The incident happened Wednesday evening and reportedly involved two cars. It comes as CoStar faces criticism from ex-employees and as the company pushes further into the residential sector.

Police in Richmond, Virginia, are investigating a case of suspected arson that left two cars torched at the offices of real estate data firm and Zillow rival CoStar, just days after reports surfaced of unrest among the company’s employees.

The incident happened Wednesday evening, according to a statement Richmond police provided to Inman. The statement notes that officers were called to look into a potential act of arson and ultimately arrested a man about two blocks from CoStar’s office tower on the banks of the James River. The police statement adds that “the suspected arson involved two vehicles parked in a parking deck in the 500 block of South 5th Street,” which is the location of CoStar’s building.

Police are still investigating the incident and didn’t provide information about the extent of the damage to the cars or what charges might await the man who was arrested.

However, Insider (formerly Business Insiderfirst reported news of the suspected arson and cited an unnamed source who claimed a fire had been set under a Tesla Model S belonging to a CoStar executive.

In a statement provided to Inman, a CoStar spokesperson said that the “safety of our employees is our number one priority, so we are relieved that no one was injured in Wednesday’s fire.”

“We are grateful for the first responders and security team who ensured the fire was contained and apprehended a suspect,” the statement added. “CoStar Group is cooperating fully in law enforcement’s investigation.”

The fire came just a day after Insider published a report alleging the company has faced high employee turnover and discontent among some staffers. Complaints stemmed from CoStar’s corporate culture and the push to return to in-person work. The report also mentioned an Instagram account that a former employee started, and which is dedicated to mocking the company.

Andy Florance

During an earnings call this week, CoStar CEO Andy Florance described the company’s critics as “a tiny, vocal minority of disgruntled employees.”

CoStar provided Inman with a memo that Florance distributed to company employees that describes CoStar’s work as having high standards. It goes on to mention one “former employee who was fired for cause” and who “has developed an unhealthy obsession with CoStar Group.” The memo describes the employee as “neither credible nor informed,” adding that “some have expressed concerns that this person may pose a security risk.”

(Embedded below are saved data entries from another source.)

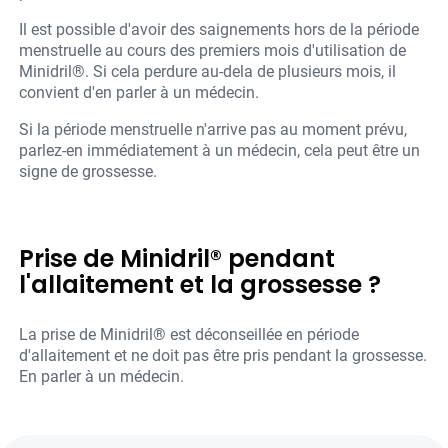
Il est possible d'avoir des saignements hors de la période
menstruelle au cours des premiers mois d'utilisation de
Minidril®. Si cela perdure au-dela de plusieurs mois, il
convient d'en parler à un médecin.
Si la période menstruelle n'arrive pas au moment prévu,
parlez-en immédiatement à un médecin, cela peut être un
signe de grossesse.
Prise de Minidril® pendant
l'allaitement et la grossesse ?
La prise de Minidril® est déconseillée en période
d'allaitement et ne doit pas être pris pendant la grossesse.
En parler à un médecin.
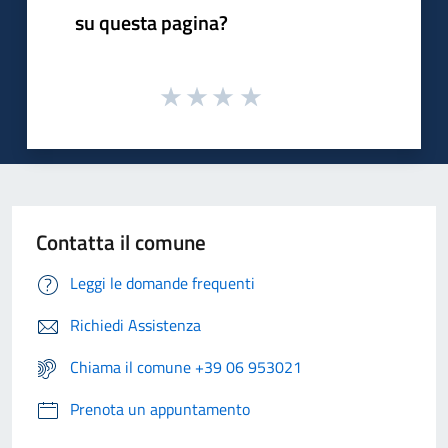
su questa pagina?
Contatta il comune
Leggi le domande frequenti
Richiedi Assistenza
Chiama il comune +39 06 953021
Prenota un appuntamento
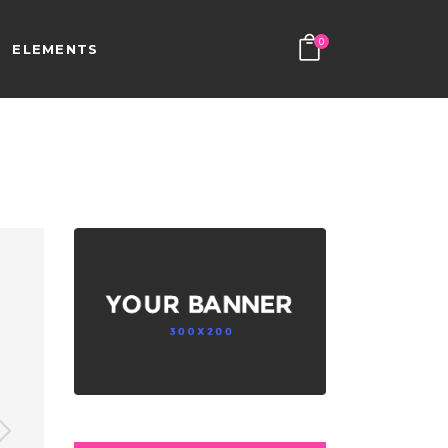
0
ELEMENTS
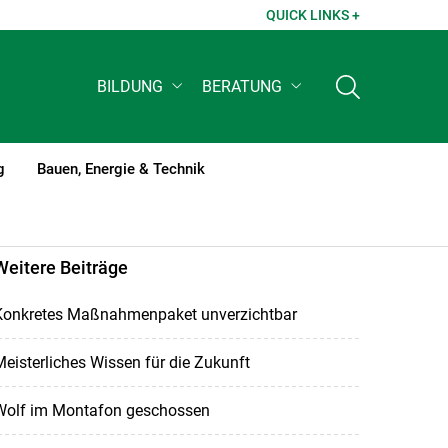
QUICK LINKS +
BILDUNG
BERATUNG
g
Bauen, Energie & Technik
Weitere Beiträge
Konkretes Maßnahmenpaket unverzichtbar
eisterliches Wissen für die Zukunft
Wolf im Montafon geschossen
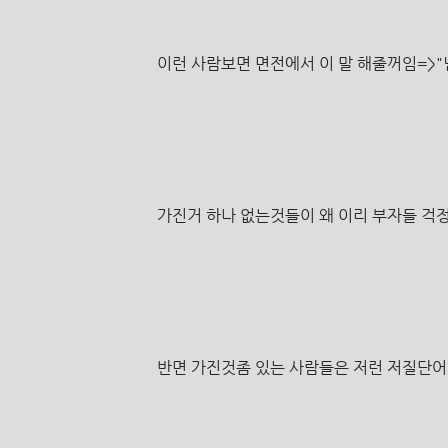
이런 사람보면 면전에서 이 말 해줄꺼임=>"
가진거 하나 없는것들이 왜 이리 부자들 걱
반면 가진것좀 있는 사람들은 저런 저질단어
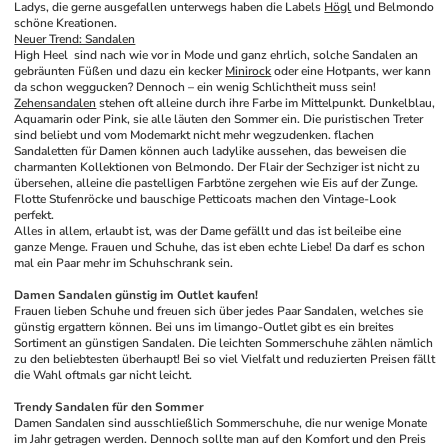
Ladys, die gerne ausgefallen unterwegs haben die Labels 
Högl
 und Belmondo 
schöne Kreationen. 
Neuer Trend: Sandalen
High Heel  sind nach wie vor in Mode und ganz ehrlich, solche Sandalen an 
gebräunten Füßen und dazu ein kecker 
Minirock
 oder eine Hotpants, wer kann 
da schon weggucken? Dennoch – ein wenig Schlichtheit muss sein! 
Zehensandalen
 stehen oft alleine durch ihre Farbe im Mittelpunkt. Dunkelblau, 
Aquamarin oder Pink, sie alle läuten den Sommer ein. Die puristischen Treter 
sind beliebt und vom Modemarkt nicht mehr wegzudenken. flachen 
Sandaletten für Damen können auch ladylike aussehen, das beweisen die 
charmanten Kollektionen von Belmondo. Der Flair der Sechziger ist nicht zu 
übersehen, alleine die pastelligen Farbtöne zergehen wie Eis auf der Zunge. 
Flotte Stufenröcke und bauschige Petticoats machen den Vintage-Look 
perfekt.
Alles in allem, erlaubt ist, was der Dame gefällt und das ist beileibe eine 
ganze Menge. Frauen und Schuhe, das ist eben echte Liebe! Da darf es schon 
mal ein Paar mehr im Schuhschrank sein.
Damen Sandalen günstig im Outlet kaufen!
Frauen lieben Schuhe und freuen sich über jedes Paar Sandalen, welches sie 
günstig ergattern können. Bei uns im limango-Outlet gibt es ein breites 
Sortiment an günstigen Sandalen. Die leichten Sommerschuhe zählen nämlich 
zu den beliebtesten überhaupt! Bei so viel Vielfalt und reduzierten Preisen fällt 
die Wahl oftmals gar nicht leicht.
Trendy Sandalen für den Sommer
Damen Sandalen sind ausschließlich Sommerschuhe, die nur wenige Monate 
im Jahr getragen werden. Dennoch sollte man auf den Komfort und den Preis 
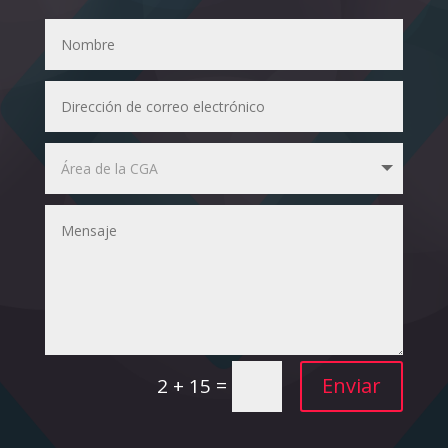
=
Enviar
2 + 15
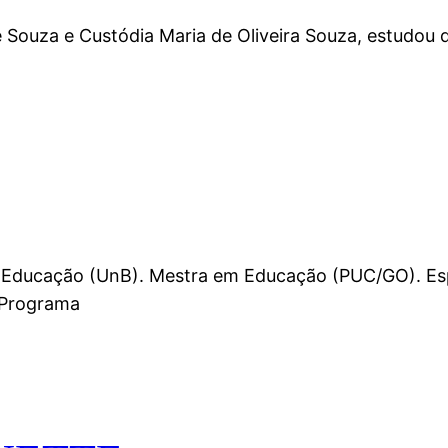
e Souza e Custódia Maria de Oliveira Souza, estudou d
Educação (UnB). Mestra em Educação (PUC/GO). Esp
 Programa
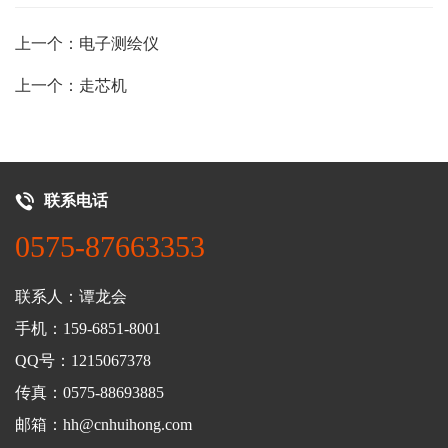
上一个：电子测绘仪
上一个：走芯机
联系电话
0575-87663353
联系人：谭龙会
手机：159-6851-8001
QQ号：1215067378
传真：0575-88693885
邮箱：hh@cnhuihong.com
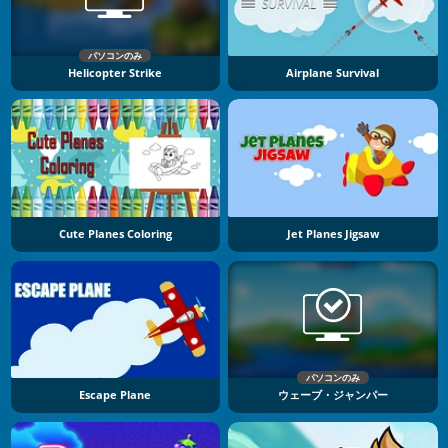
パソコンのみ
Helicopter Strike
Airplane Survival
Cute Planes Coloring
Jet Planes Jigsaw
パソコンのみ
Escape Plane
ウェーブ・ジャンパー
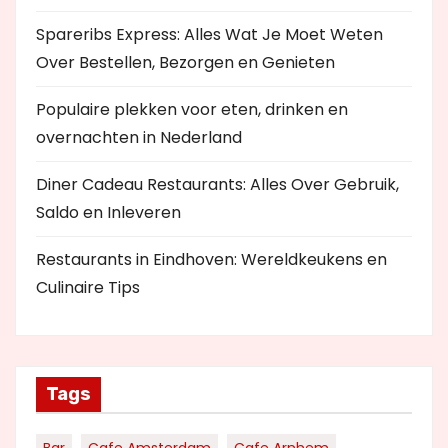
Spareribs Express: Alles Wat Je Moet Weten
Over Bestellen, Bezorgen en Genieten
Populaire plekken voor eten, drinken en
overnachten in Nederland
Diner Cadeau Restaurants: Alles Over Gebruik,
Saldo en Inleveren
Restaurants in Eindhoven: Wereldkeukens en
Culinaire Tips
Tags
Bar
Cafe Amsterdam
Cafe Arnhem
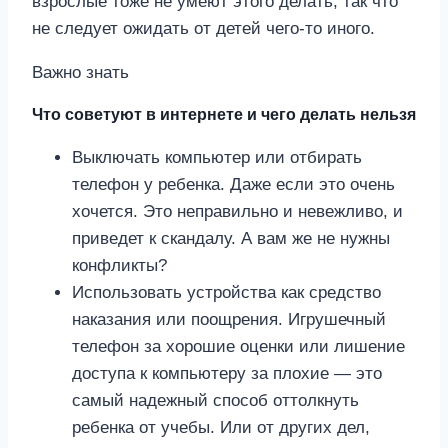
взрослые тоже не умеют этого делать, так что
не следует ожидать от детей чего-то иного.
Важно знать
Что советуют в интернете и чего делать нельзя
Выключать компьютер или отбирать
телефон у ребенка. Даже если это очень
хочется. Это неправильно и невежливо, и
приведет к скандалу. А вам же не нужны
конфликты?
Использовать устройства как средство
наказания или поощрения. Игрушечный
телефон за хорошие оценки или лишение
доступа к компьютеру за плохие — это
самый надежный способ оттолкнуть
ребенка от учебы. Или от других дел,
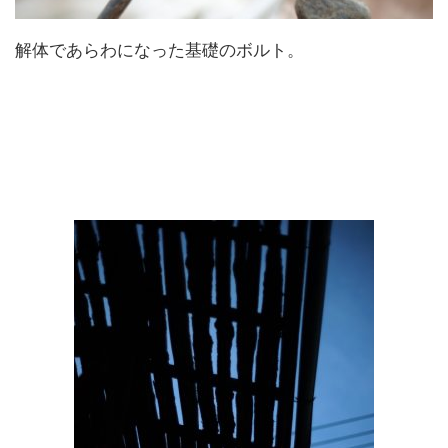
解体であらわになった基礎のボルト。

“As a result, we have increased our security at the Richmond facility,” the memo adds.

It remains unclear at this point if there is any connection between the suspected arson incident and the recent reports about CoStar’s work culture.

On Thursday, the Instagram account of the former employee posted a note in response to the fires stating that “I do not advocate violence against CoStar or any CoStar personnel. I do not know who did it but apparently the suspect has been apprehended.”

All of this news comes as CoStar increasingly pushes into the residential real estate sector. Long known for its commercial real estate database, CoStar is currently preparing to launch a residential portal in New York City that will put the company in direct competition with Zillow. Florance has also repeatedly been critical of Zillow over the last year, effectively setting up a heated rivalry between the two companies.

How that rivalry plays out remains to be seen, but during this week’s earnings call Florance indicated he ultimately sees CoStar’s residential business outpacing its commercial endeavors.

“With an addressable market almost three times the size of our existing business,” Florance said, “we believe that the residential property opportunity has the potential to add billions in revenue to CoStar Group over the medium to long term.”